I turned onto NF Highway 90 near Swift Lake and then onto Curly Creek Rd. which climbed a ridge before heading down toward the Columbia River. I stopped at the McClellan Overlook which had a panoramic view of Mt. St. Helens and the surrounding lands. Parked at the overlook was a Ducati ST4. The owner must have worn himself out with riding around the area, because he was taking a nap on a picnic table. Curly Creek Rd. dropped onto Wind River Rd., and wonderful serpentine route with many tight twists and turns that dropped me onto Washington Highway 14 at Carson.

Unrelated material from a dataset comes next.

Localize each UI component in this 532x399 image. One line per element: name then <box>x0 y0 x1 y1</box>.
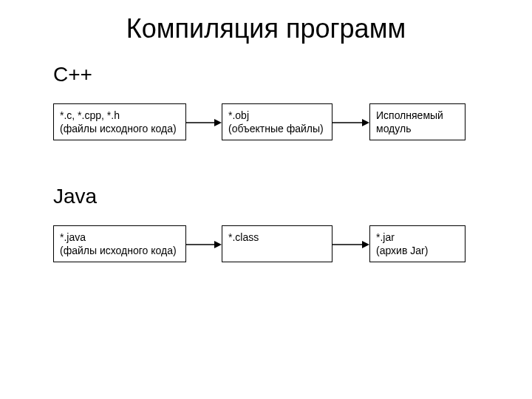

I took Highway 14 east a few miles to the Hood River Bridge crossing at White Salmon. After being on the road for 11 hours, my knees and butt were in some serious need of relief. I decided I’d cross over to Hood River and look for a hotel room for the night. I felt I deserved it.

I knew what to expect this time with the Hood River Bridge’s steel grate deck. Adding to the fun was a crosswind blowing upriver that was doing its best to push me into oncoming traffic.

I booked an “Express Deal” through Priceline and got myself a room at the Holiday Inn Express. The desk clerk was kind enough to let me leave my bike parked in the covered area in front of the main entrance. I got myself a cold can of Angry Orchard from the gas station next door to the hotel and took a relaxing dip in the hot tub to ease my tired muscles and joints. After almost 440 miles, by far my longest day ever on a motorcycle, I wasn’t sure if I ever wanted to ride that long again. A hot shower and comfortable bed capped off the day.